Well, in case we will need it, Tami and I have begun saving. It started with cousins Jenny and Anthony giving Enzo $100. Other gifts have him up to $190 now so we started his college fund. We calculated that we can currently contribute $20 each month to this savings and stock fund. At the moment, Enzo has two shares of Berkshire Hathaway class B stock and some cash. I quickly realized that at the rate of $20 per month, after 18 years and assuming that we manage his investments well enough to at least match inflation, Enzo will be able to go to 1 semester of college at a local state university. One semester! At this rate Enzo will get a little of all of our philosophies on funding a child's college education. There are 8 semesters in an efficient college experience like Tami enjoyed, quite a few more in the meandering 7 year experience that I enjoyed and that does not count the graduate school work we both have enjoyed. We're both the better for what we have seen but the point here is that we will need to put away $160 per month to be sure we've got four years at the state university covered. Of course, he may take the money to invest in a business or it may only equal a part of one semester's tuition at a certain private college. Who knows?
I do know that math, for all it's certainty, provides an awful lot of variables when applied to life. In the mean time, Tami and I will make sure there are at least $20 each month waiting to grow and waiting to support Enzo in his endeavors.
Posted by Randy at 11:05 PM
Monday, January 18, 2010
Today Enzo had his first bath.
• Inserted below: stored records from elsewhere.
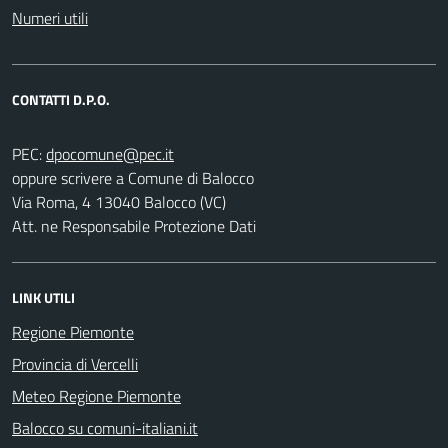
Numeri utili
CONTATTI D.P.O.
PEC:
oppure scrivere a Comune di Balocco
Via Roma, 4 13040 Balocco (VC)
Att. ne Responsabile Protezione Dati
LINK UTILI
Regione Piemonte
Provincia di Vercelli
Meteo Regione Piemonte
Balocco su comuni-italiani.it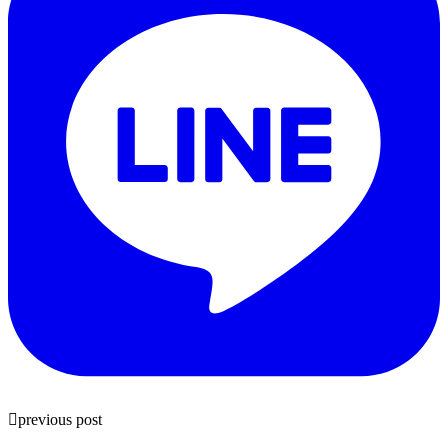
previous post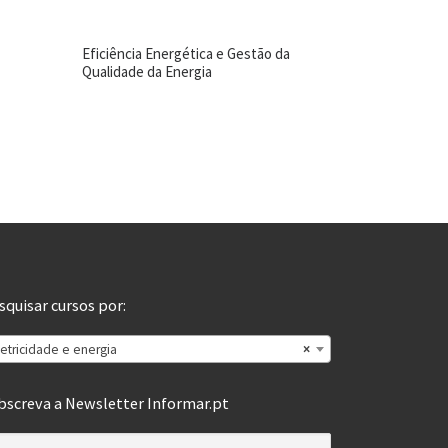
Eficiência Energética e Gestão da
Qualidade da Energia
squisar cursos por:
letricidade e energia
×
bscreva a Newsletter Informar.pt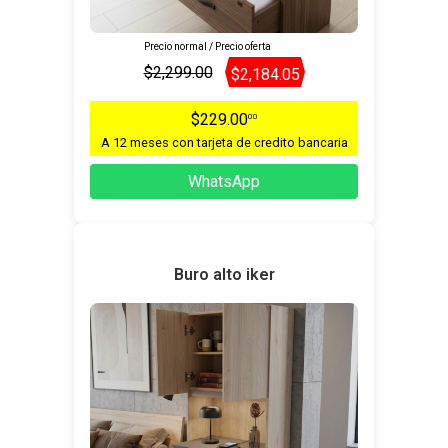
Precio normal / Precio oferta
$2,299.00
$2,184.05
$229.00
00
A 12 meses con tarjeta de credito bancaria
WhatsApp
Buro alto iker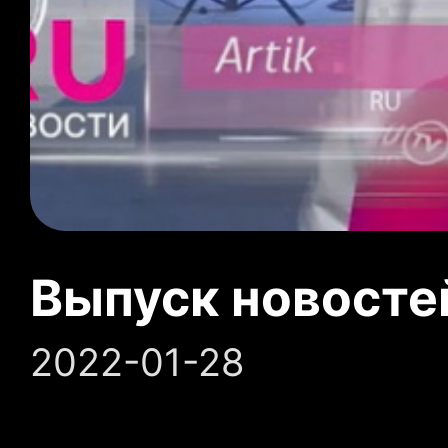
Выпуск новосте
2022-01-28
Everything he does is adorable from hiccup to stare at me. So, you can be sure he accomplished his first bath with as much skill in possessing and infusing adorableness into the event. Sure, he's had a few sponge baths to warm up with, but he was still a rookie bath taker though you wouldn't have known it by watching him. He handled himself like a pro.
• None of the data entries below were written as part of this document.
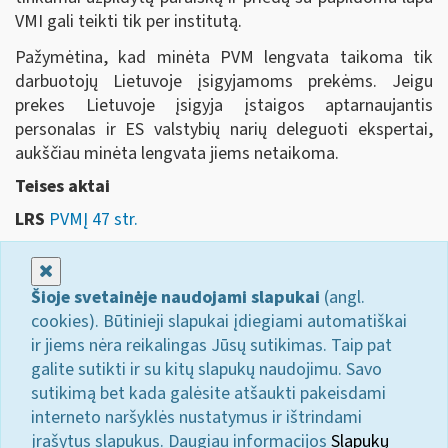
VMI gali teikti tik per institutą.
Pažymėtina, kad minėta PVM lengvata taikoma tik
darbuotojų Lietuvoje įsigyjamoms prekėms. Jeigu
prekes Lietuvoje įsigyja įstaigos aptarnaujantis
personalas ir ES valstybių narių deleguoti ekspertai,
aukščiau minėta lengvata jiems netaikoma.
Teises aktai
LRS
PVMĮ 47 str.
Uždaryti
Šioje svetainėje naudojami slapukai
(angl.
cookies). Būtinieji slapukai įdiegiami automatiškai
ir jiems nėra reikalingas Jūsų sutikimas. Taip pat
galite sutikti ir su kitų slapukų naudojimu. Savo
sutikimą bet kada galėsite atšaukti pakeisdami
interneto naršyklės nustatymus ir ištrindami
įrašytus slapukus. Daugiau informacijos
Slapukų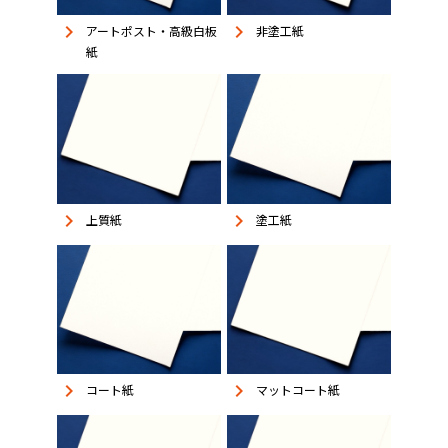
keyboard_arrow_right
keyboard_arrow_right
アートポスト・高級白板
非塗工紙
紙
keyboard_arrow_right
keyboard_arrow_right
上質紙
塗工紙
keyboard_arrow_right
keyboard_arrow_right
コート紙
マットコート紙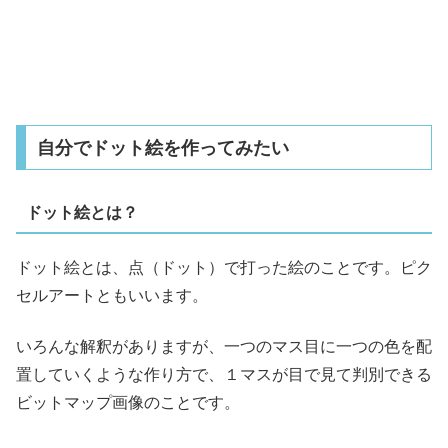
自分でドット絵を作ってみたい
ドット絵とは？
ドット絵とは、点（ドット）で打った絵のことです。ピク
セルアートともいいます。
いろんな解釈がありますが、一つのマス目に一つの色を配
置していくような作り方で、１マスが目で見て判別できる
ビットマップ画像のことです。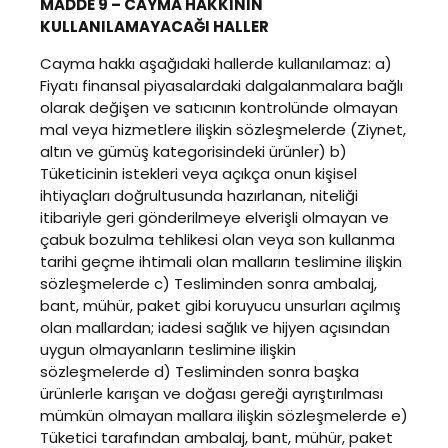
MADDE 9 – CAYMA HAKKININ
KULLANILAMAYACAĞI HALLER
Cayma hakkı aşağıdaki hallerde kullanılamaz: a)
Fiyatı finansal piyasalardaki dalgalanmalara bağlı
olarak değişen ve satıcının kontrolünde olmayan
mal veya hizmetlere ilişkin sözleşmelerde (Ziynet,
altın ve gümüş kategorisindeki ürünler) b)
Tüketicinin istekleri veya açıkça onun kişisel
ihtiyaçları doğrultusunda hazırlanan, niteliği
itibariyle geri gönderilmeye elverişli olmayan ve
çabuk bozulma tehlikesi olan veya son kullanma
tarihi geçme ihtimali olan malların teslimine ilişkin
sözleşmelerde c) Tesliminden sonra ambalaj,
bant, mühür, paket gibi koruyucu unsurları açılmış
olan mallardan; iadesi sağlık ve hijyen açısından
uygun olmayanların teslimine ilişkin
sözleşmelerde d) Tesliminden sonra başka
ürünlerle karışan ve doğası gereği ayrıştırılması
mümkün olmayan mallara ilişkin sözleşmelerde e)
Tüketici tarafından ambalaj, bant, mühür, paket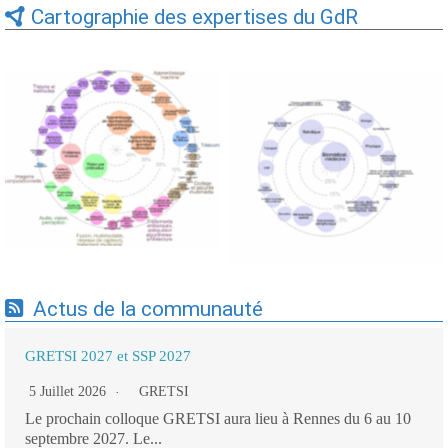
Cartographie des expertises du GdR
Expertises du GdR -
Expertises du GdR -
cartographie par Axes -
cartographie par mots-clés
19/09/2025
applicatifs - 19/09/2025
Actus de la communauté
GRETSI 2027 et SSP 2027
5 Juillet 2026
GRETSI
Le prochain colloque GRETSI aura lieu à Rennes du 6 au 10
septembre 2027. Le...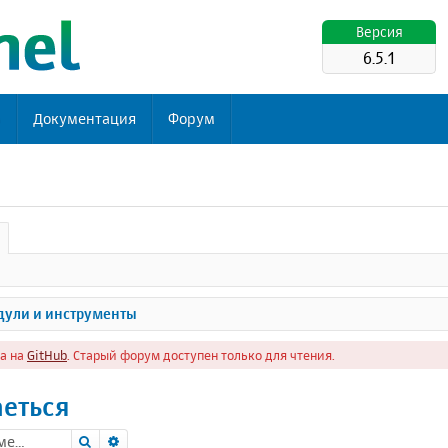
Версия
6.5.1
ь
Документация
Форум
ули и инструменты
а на
GitHub
. Старый форум доступен только для чтения.
аеться
Поиск
Расширенный поиск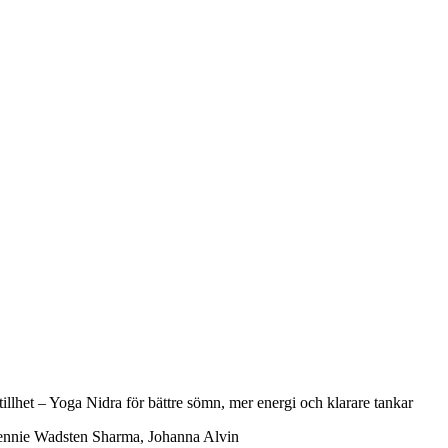
tillhet – Yoga Nidra för bättre sömn, mer energi och klarare tankar
ennie Wadsten Sharma, Johanna Alvin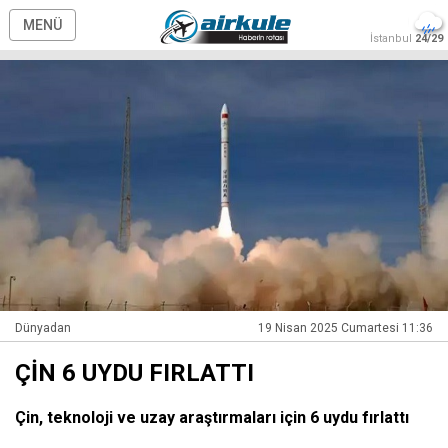
MENÜ
İstanbul
24/29
Dünyadan
19 Nisan 2025 Cumartesi 11:36
ÇİN 6 UYDU FIRLATTI
Çin, teknoloji ve uzay araştırmaları için 6 uydu fırlattı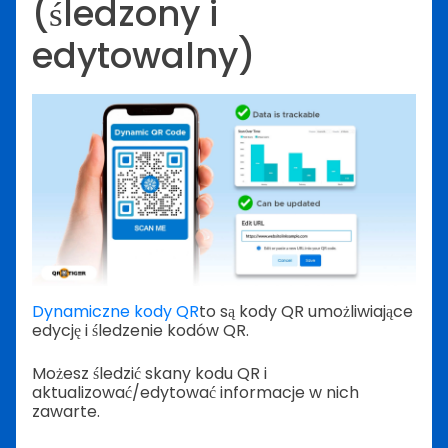
(śledzony i
edytowalny)
Dynamiczne kody QR
to są kody QR umożliwiające
edycję i śledzenie kodów QR.
Możesz śledzić skany kodu QR i
aktualizować/edytować informacje w nich
zawarte.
It's fun noticing how many "firsts" there are with a newborn. If I were to post them all there would be no time to post anything else. The cool thing about firsts is that they make it easier for a person to notice how neat life is. For me, staring at Enzo and playing with him is an awesome experience because it's inherently awesome. Some day, will I just take him for granted? He'll still be inherently awesome. But, no doubt, I will some days take my son for granted some of the time. Except, perhaps, when there is a first like a graduation, wedding, car, and so on. Life is always a fascinating treasure but we humans are just not wired to be excited every waking hour. We need our down time to recover, neural pathways and hormone levels need time to reset so our body will enjoy the next awareness of awesomeness in our lives. The thing is that it's easy, once you've been around the block a few times, to spend most of the time in a state of down time ready, but not actually excited. With firsts, the everyday common event, like a bath, is made special and I appreciate the moment.
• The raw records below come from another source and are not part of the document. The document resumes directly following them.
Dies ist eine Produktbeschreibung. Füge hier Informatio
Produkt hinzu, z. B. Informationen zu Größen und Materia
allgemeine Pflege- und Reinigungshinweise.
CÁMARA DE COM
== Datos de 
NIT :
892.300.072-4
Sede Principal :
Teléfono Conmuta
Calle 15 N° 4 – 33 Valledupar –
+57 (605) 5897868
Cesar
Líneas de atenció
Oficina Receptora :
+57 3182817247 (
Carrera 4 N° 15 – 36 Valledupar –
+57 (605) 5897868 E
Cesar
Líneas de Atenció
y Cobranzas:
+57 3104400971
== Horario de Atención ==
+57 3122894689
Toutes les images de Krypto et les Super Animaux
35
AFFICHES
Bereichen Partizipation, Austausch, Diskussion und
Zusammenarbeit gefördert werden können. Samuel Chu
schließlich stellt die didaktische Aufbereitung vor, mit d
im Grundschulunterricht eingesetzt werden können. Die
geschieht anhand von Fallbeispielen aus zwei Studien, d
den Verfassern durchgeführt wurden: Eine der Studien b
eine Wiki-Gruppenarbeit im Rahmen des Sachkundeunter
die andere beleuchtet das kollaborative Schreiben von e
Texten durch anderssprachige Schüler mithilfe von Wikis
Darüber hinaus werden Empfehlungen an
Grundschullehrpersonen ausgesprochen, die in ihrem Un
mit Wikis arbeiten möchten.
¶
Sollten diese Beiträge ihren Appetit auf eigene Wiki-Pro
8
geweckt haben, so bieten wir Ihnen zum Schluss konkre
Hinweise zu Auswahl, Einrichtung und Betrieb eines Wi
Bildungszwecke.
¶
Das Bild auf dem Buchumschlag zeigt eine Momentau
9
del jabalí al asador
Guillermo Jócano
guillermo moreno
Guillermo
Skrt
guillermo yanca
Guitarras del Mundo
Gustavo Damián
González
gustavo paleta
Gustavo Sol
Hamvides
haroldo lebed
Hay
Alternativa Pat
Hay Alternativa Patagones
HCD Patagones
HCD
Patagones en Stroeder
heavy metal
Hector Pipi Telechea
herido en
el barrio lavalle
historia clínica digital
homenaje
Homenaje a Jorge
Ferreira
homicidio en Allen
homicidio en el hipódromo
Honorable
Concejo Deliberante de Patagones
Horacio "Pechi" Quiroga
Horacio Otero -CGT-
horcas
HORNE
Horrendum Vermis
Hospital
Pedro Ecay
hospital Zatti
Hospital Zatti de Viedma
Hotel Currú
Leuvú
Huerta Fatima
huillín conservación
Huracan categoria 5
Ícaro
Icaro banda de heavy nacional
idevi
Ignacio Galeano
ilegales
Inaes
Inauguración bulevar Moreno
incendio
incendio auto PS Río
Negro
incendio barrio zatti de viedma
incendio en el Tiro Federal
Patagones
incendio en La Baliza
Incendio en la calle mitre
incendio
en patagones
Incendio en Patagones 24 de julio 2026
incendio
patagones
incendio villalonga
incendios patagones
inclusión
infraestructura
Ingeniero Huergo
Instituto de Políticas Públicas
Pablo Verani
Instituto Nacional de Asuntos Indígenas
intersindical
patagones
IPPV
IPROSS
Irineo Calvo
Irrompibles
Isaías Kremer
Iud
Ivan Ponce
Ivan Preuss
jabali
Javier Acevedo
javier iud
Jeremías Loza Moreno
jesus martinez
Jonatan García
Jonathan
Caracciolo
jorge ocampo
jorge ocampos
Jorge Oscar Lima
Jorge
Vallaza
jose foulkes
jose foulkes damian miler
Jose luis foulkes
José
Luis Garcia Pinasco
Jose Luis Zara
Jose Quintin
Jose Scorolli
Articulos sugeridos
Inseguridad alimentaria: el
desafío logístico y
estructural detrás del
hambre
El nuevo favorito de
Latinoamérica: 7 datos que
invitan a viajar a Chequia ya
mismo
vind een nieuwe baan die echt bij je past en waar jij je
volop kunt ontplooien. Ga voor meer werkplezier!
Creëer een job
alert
The truth is, Enzo is so amazing because he is alive in a fantastic Universe and his every moment is something like a perfect poem of interaction. I know I will overlook so many moments of poetry over the years but during firsts, it's just a little easier to feel the poem run through our bodies. And, if we're lucky, every once in a while throughout our lives something brings the poetry to our attention.
This morning, I watched the rain come down while holding Enzo in my arms. I introduced him to the day and to the rain. Today, Enzo was my something lucky that brought the Universe to my attention. He reminded me to notice what I've seen before as something fantastic.
Posted by Randy at 10:44 PM
Wednesday, January 13, 2010
Today was a big day for the birthday boy. Enzo turned 2 weeks old, earned an unfettered belly button as his umbilical stump fell off in the morning, went in for his 2 week check up, and went on his first outing to celebrate it all.
As for the appointment, Enzo is good and healthy. Our next appointment is at 2 months.
As for the outing, Tami, Enzo, and I went for a walk along the lake at Vasona Park. It was beautiful today. The clouds were out but the temperature was moderate and the geese were everywhere. Enzo was in the sling as we walked our way to a bench where we sat for a while and took in the weather. It was really nice to get out as a family. The last time we did, Enzo was on the inside.
Posted by Randy at 3:44 PM
Monday, January 11, 2010
I can't love my son enough. I can't kiss his forehead enough, hold him enough, look at him enough, rub his back enough, let his fingers wrap around one of mine enough, smell him enough. I can't love him enough so I spin inside with the clutch pulled in so that I don't hug him too tight in over enthusiasm. It's a good thing we see each other every day so that I may at least gently hug him often.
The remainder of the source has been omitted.